The African Development Bank (AfDB) projects Malawi's current account deficit will remain high at 16.9 percent of gross domestic product in 2026, slightly down from 17.9 percent the previous year, Nation Online reports. Mzuzu University economics lecturer Christopher Mbukwa noted that the large deficit indicates Malawi is spending more foreign currency on imports than it earns from exports, which triggers currency instability and high inflation. The AfDB also stated that Malawi is increasingly relying on grants rather than loans from international lenders due to its growing debt crisis, according to AllAfrica.

National Statistical Office data shows Malawi recorded a trade deficit of $789 million in the first quarter of 2026, with imports reaching $961 million against just $172 million in exports. The Ministry of Industrialisation, Business, Trade and Tourism stated that weak production capacity has left the country unable to exploit an estimated $328 million in export potential to markets like India, Zimbabwe, and the United States.
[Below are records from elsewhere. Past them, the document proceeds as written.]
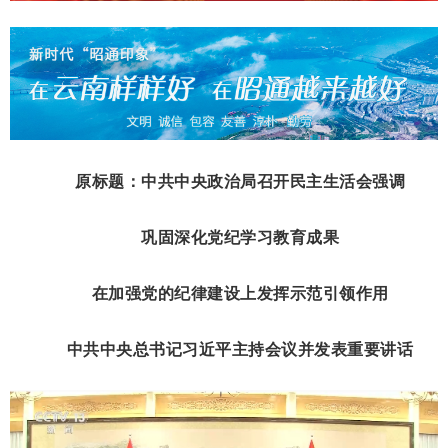
原标题：中共中央政治局召开民主生活会强调
巩固深化党纪学习教育成果
在加强党的纪律建设上发挥示范引领作用
中共中央总书记习近平主持会议并发表重要讲话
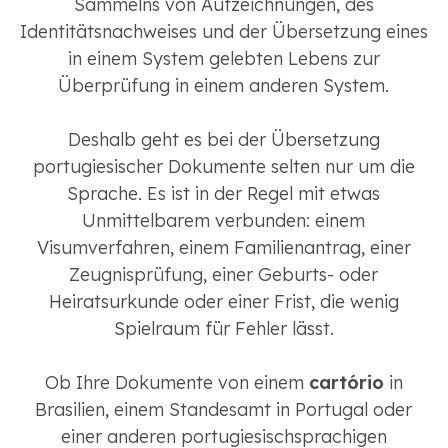
Sammelns von Aufzeichnungen, des
Identitätsnachweises und der Übersetzung eines
in einem System gelebten Lebens zur
Überprüfung in einem anderen System.
Deshalb geht es bei der Übersetzung
portugiesischer Dokumente selten nur um die
Sprache. Es ist in der Regel mit etwas
Unmittelbarem verbunden: einem
Visumverfahren, einem Familienantrag, einer
Zeugnisprüfung, einer Geburts- oder
Heiratsurkunde oder einer Frist, die wenig
Spielraum für Fehler lässt.
Ob Ihre Dokumente von einem
cartório
in
Brasilien, einem Standesamt in Portugal oder
einer anderen portugiesischsprachigen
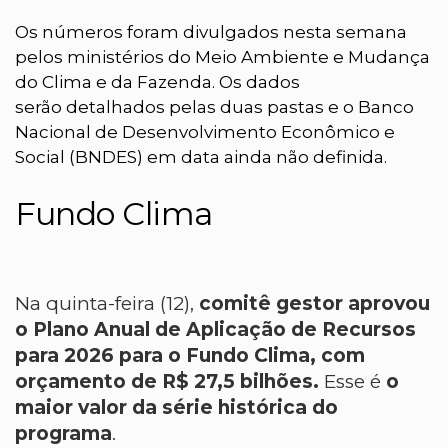
Os números foram divulgados nesta semana
pelos ministérios do Meio Ambiente e Mudança
do Clima e da Fazenda. Os dados
serão detalhados pelas duas pastas e o Banco
Nacional de Desenvolvimento Econômico e
Social (BNDES) em data ainda não definida.
Fundo Clima
Na quinta-feira (12),
comitê gestor aprovou
o Plano Anual de Aplicação de Recursos
para 2026 para o Fundo Clima, com
orçamento de R$ 27,5 bilhões.
Esse é
o
maior valor da série histórica do
programa
.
High-potential products that represent missed export opportunities include soya bean oil cake and legumes, Nation Online reports.

The persistent current account imbalance continues to affect national foreign exchange reserves, which declined to $571.6 million in March 2026, down from $625.7 million in February. According to Nation Online, this drop reduced the country's import cover to 2.3 months. Economists warn that the weak reserves expose the economy to supply disruptions for fuel, fertiliser, and medical supplies, keeping the cost of living elevated for ordinary citizens.